Graduation is one of the most bittersweet moments in life. It doesn't matter what you’re graduating from. You're leaving a part of your life you've dedicated yourself to. My life has revolved around school for the last 18 years. Yet I'm moving on and entering the “adult world.” (Quotes are necessary because who really is 100 percent adult?) I'm excited to not come home and do homework or study. I can actually enjoy my hobbies more than once a week and not plan my entire life around school (now it will be work, but I am confident I'll love my job). I am going to miss making last minute plans with friends and randomly running into people I know.
Try to make ends meet | You're a slave to the money then you die.
My biggest fear post-grad is that I'm going to get consumed in making as much money as possible or I'll spend too much on all the things I've never been able to do. I'm traveling for my career so I have to go explore as many places as possible. I want to be able to retire (fingers crossed) someday so I will need to set money aside for that. Oh, did I mention pay off my loans too?
I'll take you down the only road I've ever been down | You know the one that takes you to the places | where all the veins meet yeah,
Seriously though, my life has revolved around school for the last 18 years of my life. I've been living in an awesome city for the last four years that I'm not ready to leave! Yet the world is so big and there are so many other places I can fall in love with and so many new things to experience! Moving somewhere new every few months will force me to make new friends, find new regular places and make me discover how capable I truly am. At the same time, it will make me value the time I spend with friends and family more.

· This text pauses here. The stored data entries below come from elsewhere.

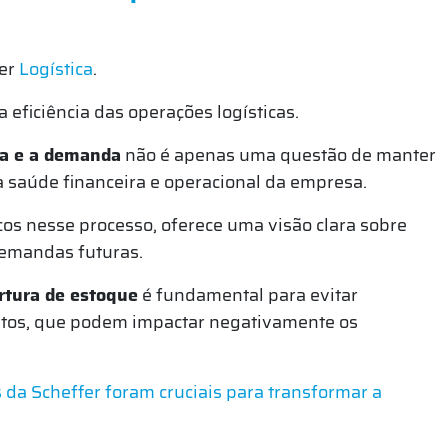
der
Logística
.
a eficiência das operações logísticas.
ta e a demanda
não é apenas uma questão de manter
 saúde financeira e operacional da empresa.
icos nesse processo, oferece uma visão clara sobre
demandas futuras.
rtura de estoque
é fundamental para evitar
utos, que podem impactar negativamente os
 da Scheffer foram cruciais para transformar a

No change, I can change | I can change, I can change | But I'm here in my mold | I am here in my mold
I really want to become a better person but I don't want to loose my goofy hilarious self in the process. (Queue: "Nobody's perfect, you live and you learn it!") As I transition into the real world, I'll continue to mature but so desperately want to stay true to myself. In the four years of college I've tried a lot of different things out and I've discovered a few things and learned a lot of lessons along the way.
But I'm a million different people | from one day to the next | I can't change my mold | No, no, no, no, no.
I went through a few different obsessions and phase throughout college. Chunky Chips Ahoy, mac 'n cheese pizza, Spotted Cow just to name a few obsessions. (Having no regular access to my favorite beers is the biggest heart breaker of them all.) I hope on my new journey I can break some old habits of picking Netflix over working out, and ordering take out when I have my own food to make. I had my phases of going to one concert a weekend and constantly visiting other colleges near my own. I'm bound to go through different obsessions and phases for the rest of my life. I am ready to get rid of the bad and welcome the new and improved version of myself!
How lucky I am to have something that makes saying goodbye so hard and something new that makes saying hello so easy?